Headline earnings per share or HEPS is a non-GAAP measure of the income statement’s bottom line; for fiscal 2017 consensus is for 19 cents per share. This is a mean of nine estimates of analysts who were surveyed. The estimates range between a low of 11 cents and a high of 27 cents, according to MarketWatch.

The company reports that the basic bottom line of Gold Fields’ income statement is predicted to be a loss for fiscal 2017. This is mainly the result of charges for impairments at South Deep and provisions to settle class action litigation. The reversal of impairments booked by the miner at Cerro Corona and at Arctic Platinum, plus the sale of Darlot, were not enough to prevent the estimated loss.

Gold Fields also reports that the life of Cerro Corona mine (Peru) has been successfully extended to 2030 and that the attributable production of gold equivalent for full fiscal 2017 and its last quarter are expected at 2.16 million ounces (+0.7% from 2016) and at 546,000 ounces (-3.7% from the previous quarter). Gold Fields’ guidance on the attributable production of gold equivalent was of 2.1 million to 2.15 million ounces.

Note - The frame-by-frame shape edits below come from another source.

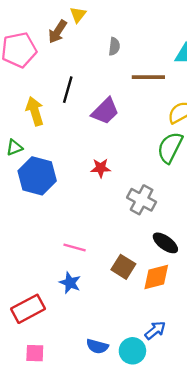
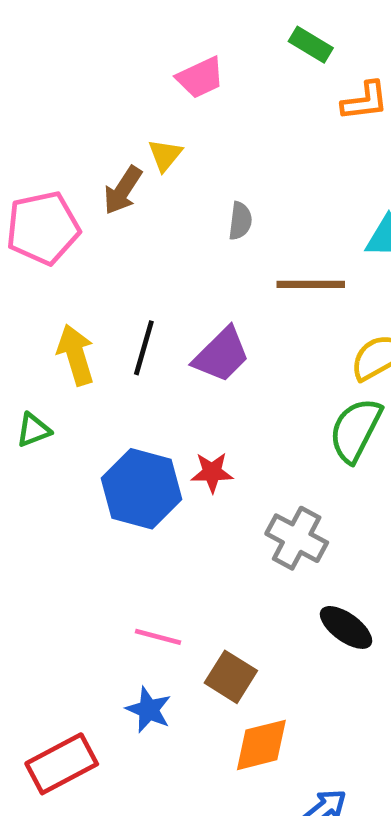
black line: (68, 90) -> (144, 348), moved
blue hexagon: (37, 176) -> (142, 489), moved
brown square: (123, 267) -> (231, 677), moved
orange diamond: (156, 277) -> (261, 745), moved

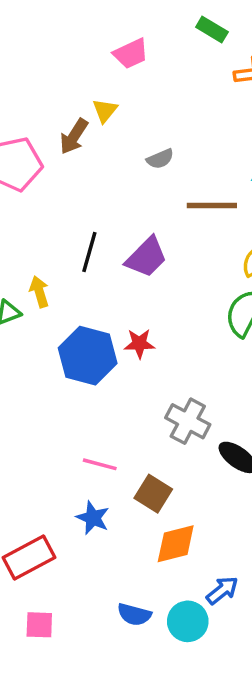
gray semicircle: (240, 221) -> (160, 159), turned 60
yellow arrow: (76, 355) -> (39, 292), moved, size x0.7
gray cross: (297, 538) -> (188, 421), moved

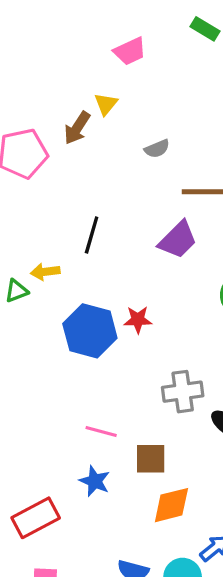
purple trapezoid: (146, 257) -> (178, 240), moved
yellow arrow: (39, 292) -> (45, 272), turned -80
gray cross: (188, 421) -> (183, 392), turned -36
brown square: (153, 494) -> (151, 459), turned -32

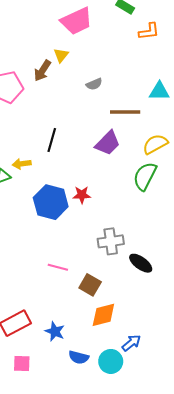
pink trapezoid: (130, 51) -> (77, 21), size x1.5
brown square: (151, 459) -> (90, 285), turned 30
blue star: (95, 481) -> (55, 331), moved

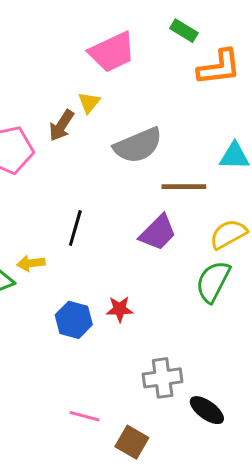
orange L-shape: (149, 31) -> (219, 67), size x1.4
gray semicircle: (94, 84) -> (138, 145), size x2.0
blue hexagon: (51, 202) -> (74, 320), size x0.7

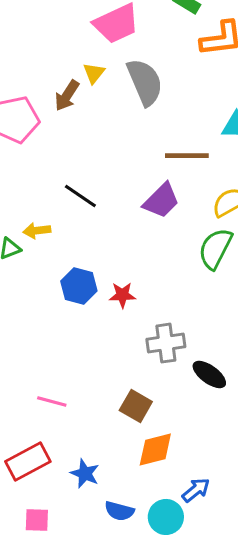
gray semicircle: (138, 145) -> (145, 82), moved, turned -90
black line: (75, 228) -> (80, 196), turned -72
red star: (120, 309) -> (122, 295), moved
pink line: (84, 416) -> (52, 402), moved

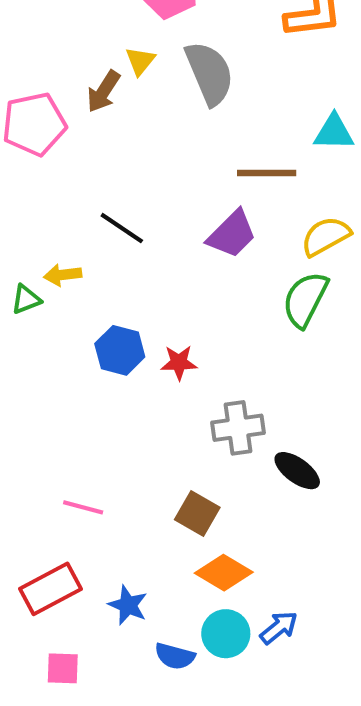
orange diamond: (155, 450) -> (224, 573), turned 45
cyan circle: (166, 517) -> (226, 634), moved

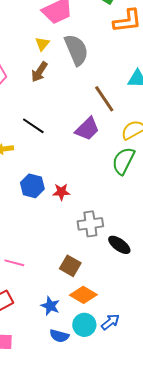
brown arrow: (103, 91) -> (39, 72), moved
brown line: (267, 173) -> (104, 99), turned 56
blue star: (128, 605) -> (50, 306), moved

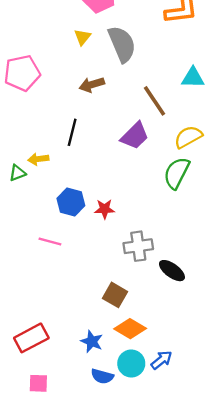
brown arrow: (39, 72) -> (92, 85), moved, turned 40
black line: (33, 126) -> (72, 132), turned 70
pink line: (14, 263) -> (50, 242), moved

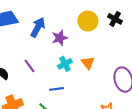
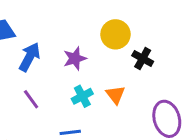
black cross: (115, 19) -> (143, 58), moved
blue arrow: (38, 27) -> (30, 57), moved

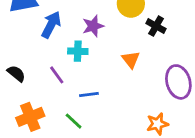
cyan cross: (82, 96) -> (78, 51), moved, turned 30
purple line: (31, 99) -> (57, 75), moved

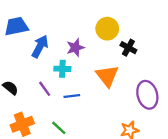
orange triangle: (131, 60) -> (107, 76), size x1.5
blue line: (89, 95) -> (72, 96), moved

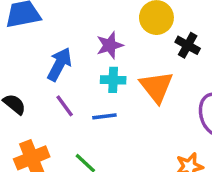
blue arrow: (40, 46) -> (59, 64), moved
cyan cross: (62, 69) -> (113, 80), moved

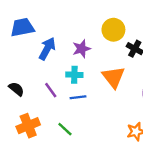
blue arrow: (59, 64) -> (47, 49), moved
cyan cross: (113, 80) -> (74, 75), moved

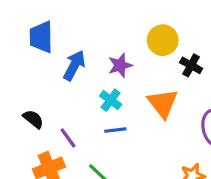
blue trapezoid: (22, 27) -> (41, 37), turned -80
cyan cross: (74, 75) -> (111, 100), turned 35
purple line: (51, 90) -> (68, 138), moved

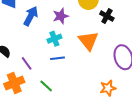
cyan cross: (111, 100) -> (54, 39), turned 32

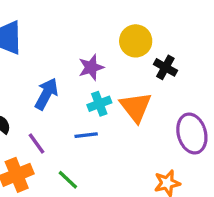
blue arrow: (31, 16) -> (46, 94), moved
cyan cross: (54, 39) -> (99, 104), moved

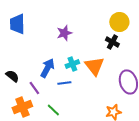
yellow circle: (136, 41) -> (119, 22), moved
purple star: (91, 67) -> (64, 33), moved
blue arrow: (46, 94) -> (47, 68), moved

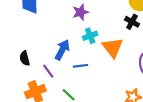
cyan cross: (72, 64) -> (90, 36), moved
black semicircle: (12, 76) -> (25, 58), turned -144

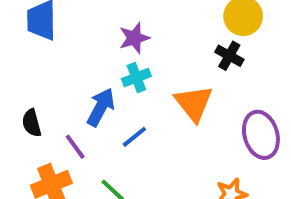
cyan cross: (90, 36) -> (136, 77), moved
blue line: (80, 66) -> (134, 137), turned -32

The South African miner expects that at $1,088 per ounce and at $955 per ounce, the all-in costs and all-in sustaining costs for full fiscal 2017 will be both below target, which is good.

The financial results for full fiscal 2017 are expected to be published by Gold Fields Wednesday Feb. 14.

Among the gold mining stocks, you can find a better choice than Gold Fields in order to get exposure to the metal. However, since this stock has already proven to outperform on average its industry in terms of both equity’s appreciation and ebitda margin (ttm), I wouldn’t neglect this option during portfolio re-allocation for 2018.

When gold averaged $1,274 per troy ounce on the London Bullion Market, Gold Fields ebitda margin (ttm) was 40.5% versus an industry median of 22.8%.

(Disclosure: I have no positions in any security mentioned in this article.)